One place this is evident is with naturally-formed caves, where changes in atmospheric air pressure translate to air movements in and out of the caverns themselves, one consequence of which is the many "moaning caverns" --- the airflow and resonances are sufficient to create audible sounds associated with the movement. It can take hours for pressure to equalise if the volumes and apatures are sufficiently divergent.

Warm air will rise, and cold sink, yes, but if there are any trap-type structures (e.g., a tunnel which rises then descends again) the rising/falling air will be trapped at a local maximum or minimum. This is directly comparable to a thermal inversion associated with smog and urban pollution, often occurring during winter time. The only way around this is forced or active ventilation.

You've also got the "stale air" problem. If there's only a single entrance, or entrances are only on one part of the cave complex, air as a whole moves in and out of the caverns, but the deepest and furthest recesses see relatively little interchange. This leads to one of the hazards of spelunking in the event noxious gasses accumulate or oxygen is displaced.

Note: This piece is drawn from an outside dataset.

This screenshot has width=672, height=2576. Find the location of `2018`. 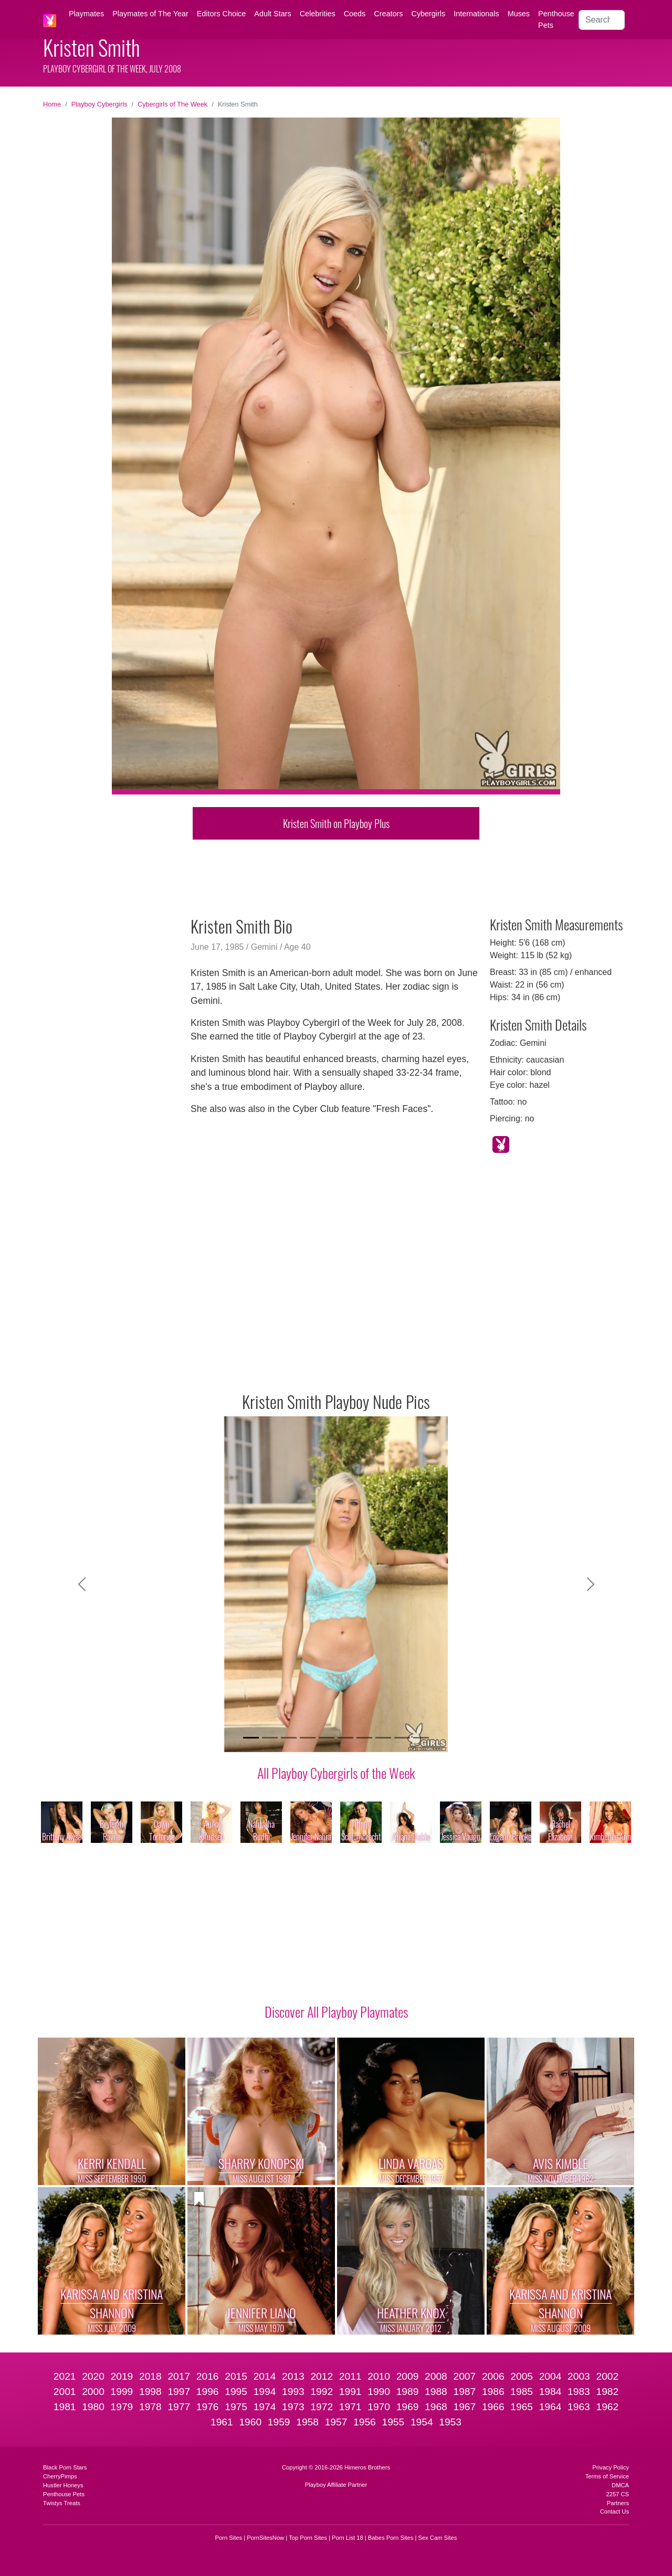

2018 is located at coordinates (150, 2376).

For the London Underground (and other subway systems), much of the air exchange is provided by the trains themselves, through the "piston effect" of a trainset moving through a low-clearance tunnel. You'll experience this as the gust of wind which preceeds a train's arrival, or the suction as it leaves a platform. This effects some thermal transfer, but mechanical ventilation is still required.

Non-transport-oriented underground or partially-subgrade structures typically have far more relative air transfer, and would generally have less-signficant airflow / air exchange challenges, though I suspect there's still quite a bit of HVAC engineering involved, for thermal and other reasons (stale room-space air, radon emissions, mould & moisture, etc.).